In an article last week we explored the possibility that many of the jobs we had expected to materialize from “green tech” industries such as wind and solar power would in reality end up in China as manufacturers in those markets are given support and subsidy to assist them in exports around the world. In a separate article this week we discussed trends in the high tech aviation industry, until recently considered the preserve of technologically advanced western nations. The common thread linking these previous articles and what follows is that times are a changing, and they are changing fast. Where we had assumed somewhat arrogantly that a mixture of inventiveness, entrepreneurial spirit and technological sophistication would keep us one step ahead of low wage Asian competitors at least in the more sophisticated “knowledge economy the fact is we are being challenged at every turn. I don’t want to sound like a doomsayer, this is not the end of western civilization. Emerging markets such as China are not without their own problems in other ways but what is clear is that the 5-10 year lead we felt we had is fast disappearing because Asian suppliers are using technology transfers into their home market linked with lower manufacturing costs and the easy availability of mind bogglingly large sums of finance to give western firms a run for their money in the global market place.
No better example exists than the rail industry. As a Financial Times article explains, the world’s big-three passenger train manufacturers Siemens of Germany, France’s Alstom and Canada’s Bombardier along with GE and Caterpillar’s EMD Division, the dominant forces in diesel locomotives, have long bet advanced technology would keep them on top of the world’s rail supply market. But as Siemens realized when they recently bid to supply high-speed trains for Saudi Arabia’s inaugural high-speed rail project between Mecca and Medina they were being out bid by a Chinese consortium and to stay in the race they had to join in with the Chinese.
The Chinese producers ability to undercut western manufacturers and in many cases to provide solutions that do not require the same level of technological sophistication as European or North American buyers expect will mean major infrastructure projects in Africa, South America and wider Asian markets will go their way. There have been reports that suggest Chinese technology has not been as reliable as western suppliers but that gap will narrow as Chinese manufacturers learn from the technology transfers that are an integral part of western companies being allowed to supply to China’s own massive rail development projects. Technically under the technology transfer agreements that technology may not be then used in export contracts but it is entirely possible that a modification to a design or technique can circumvent such restrictions or that greater understanding of the technologies involved could allow Chinese designers to engineer alternative solutions that do not blatantly infringe upon any agreements.

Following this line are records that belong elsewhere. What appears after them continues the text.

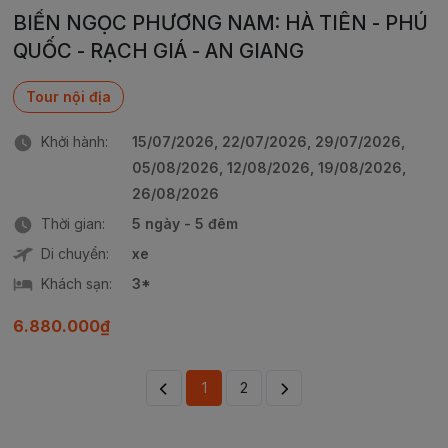
BIỂN NGỌC PHƯƠNG NAM: HÀ TIÊN - PHÚ
QUỐC - RẠCH GIÁ - AN GIANG
Tour nội địa
Khởi hành:
15/07/2026, 22/07/2026, 29/07/2026,
05/08/2026, 12/08/2026, 19/08/2026,
26/08/2026
Thời gian:
5 ngày - 5 đêm
Di chuyển:
xe
Khách sạn:
3*
6.880.000₫
1
2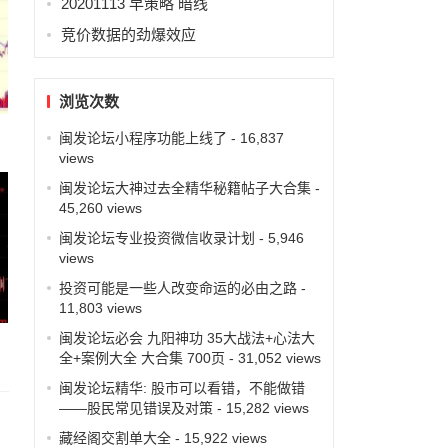
20201113 早策略 暗线
竞价数据的劲爆效应
浏览次数
闽发论坛小程序功能上线了
- 16,837
views
闽发论坛大神过去全精华秘籍帖子大合集
-
45,260 views
闽发论坛专业投资微信收录计划
- 5,946
views
投资可能是一些人改变命运的必由之路
-
11,803 views
闽发论坛必会 九阳神功 35大战法+心法大
全+案例大全 大合集 700页
- 31,052 views
闽发论坛精华: 股市可以看错，不能做错
——股民常见错误及对策
- 15,282 views
藏经阁交割单大全
- 15,922 views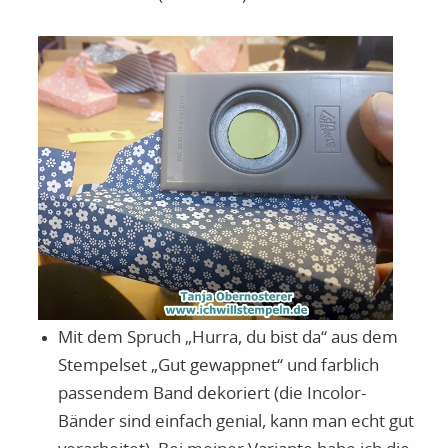
Mit dem Spruch „Hurra, du bist da“ aus dem
Stempelset „Gut gewappnet“ und farblich
passendem Band dekoriert (die Incolor-
Bänder sind einfach genial, kann man echt gut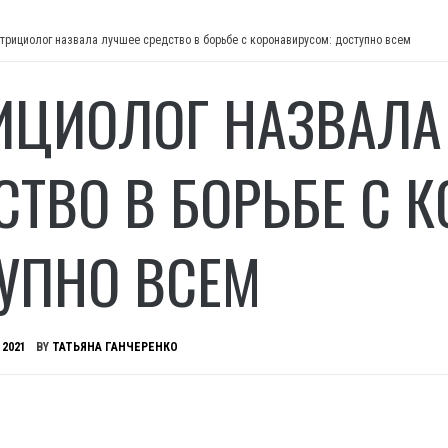
трициолог назвала лучшее средство в борьбе с коронавирусом: доступно всем
ИЦИОЛОГ НАЗВАЛА
СТВО В БОРЬБЕ С 
УПНО ВСЕМ
 2021
BY
ТАТЬЯНА ГАНЧЕРЕНКО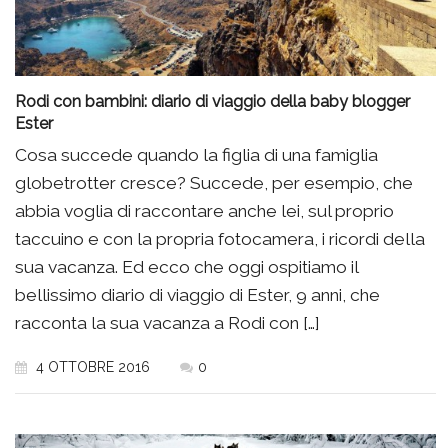
Rodi con bambini: diario di viaggio della baby blogger
Ester
Cosa succede quando la figlia di una famiglia
globetrotter cresce? Succede, per esempio, che
abbia voglia di raccontare anche lei, sul proprio
taccuino e con la propria fotocamera, i ricordi della
sua vacanza. Ed ecco che oggi ospitiamo il
bellissimo diario di viaggio di Ester, 9 anni, che
racconta la sua vacanza a Rodi con […]
4 OTTOBRE 2016
0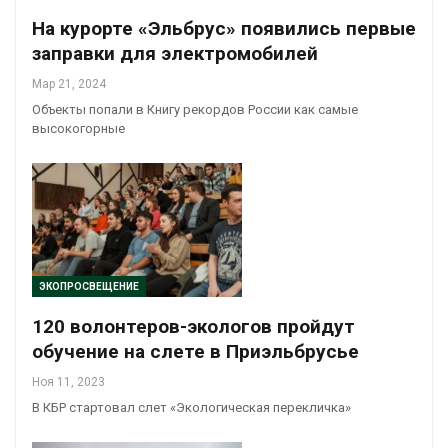
На курорте «Эльбрус» появились первые
заправки для электромобилей
Мар 21, 2024
Объекты попали в Книгу рекордов России как самые
высокогорные
ЭКОПРОСВЕЩЕНИЕ
120 волонтеров-экологов пройдут
обучение на слете в Приэльбрусье
Ноя 11, 2023
В КБР стартовал слет «Экологическая перекличка»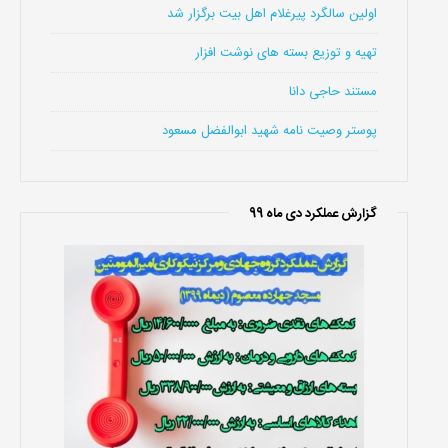
اولین سالگرد پیرغلام اهل بیت برگزار شد
تهیه و توزیع بسته های نوشت افزار
مستند حاجی دانا
پوستر وصیت نامه شهید ابوالفضل مسعود
گزارش عملکرد دی ماه 99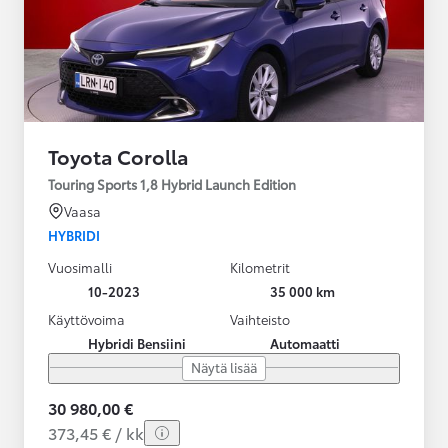
Toyota Corolla
Touring Sports 1,8 Hybrid Launch Edition
Vaasa
HYBRIDI
Vuosimalli
Kilometrit
10-2023
35 000 km
Käyttövoima
Vaihteisto
Hybridi Bensiini
Automaatti
Näytä lisää
30 980,00 €
373,45 € / kk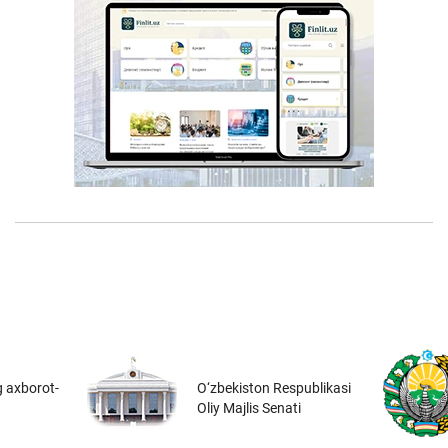
 axborot-
O‘zbekiston Respublikasi
Oliy Majlis Senati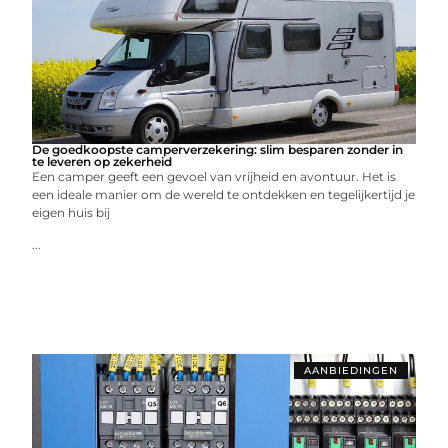
De goedkoopste camperverzekering: slim besparen zonder in
te leveren op zekerheid
Een camper geeft een gevoel van vrijheid en avontuur. Het is
een ideale manier om de wereld te ontdekken en tegelijkertijd je
eigen huis bij
...
AANBIEDINGEN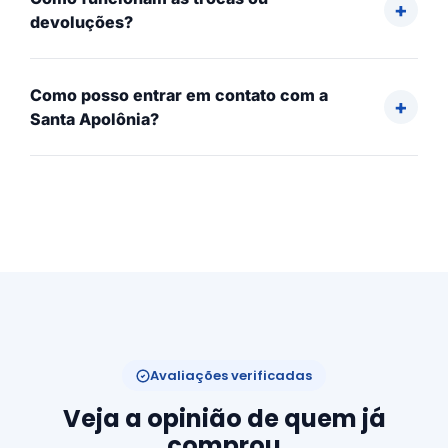
devoluções?
Como posso entrar em contato com a
Santa Apolônia?
Avaliações verificadas
Veja a opinião de quem já
comprou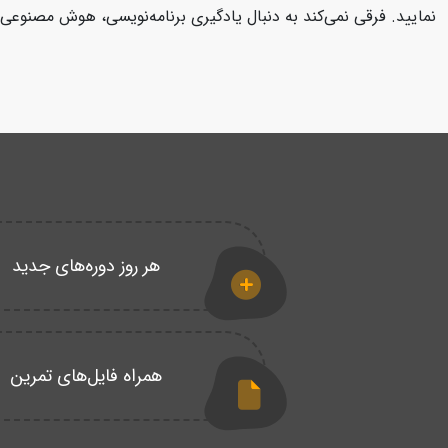
نمایید. فرقی نمی‌کند به دنبال یادگیری برنامه‌نویسی، هوش مصنوعی، 
هر روز دوره‌های جدید
همراه فایل‌های تمرین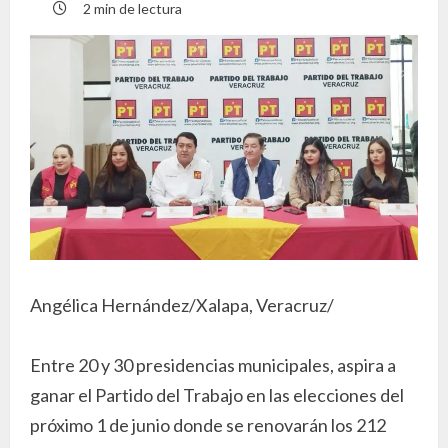
2 min de lectura
Angélica Hernández/Xalapa, Veracruz/
Entre 20 y 30 presidencias municipales, aspira a
ganar el Partido del Trabajo en las elecciones del
próximo 1 de junio donde se renovarán los 212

Peter Ulrich, of the Boston Consulting Group, who oversaw production of a rail market report commissioned by Unife, the European railway industry association, is quoted in the FT as predicting a slowdown in average annual growth rates in Asia’s rail markets to just 2.5% around the middle of this decade. That could leave Chinese factories supplying China’s high-speed network with significant spare capacity. Will they scale back capacity or will those companies look for opportunities outside China? What do you think?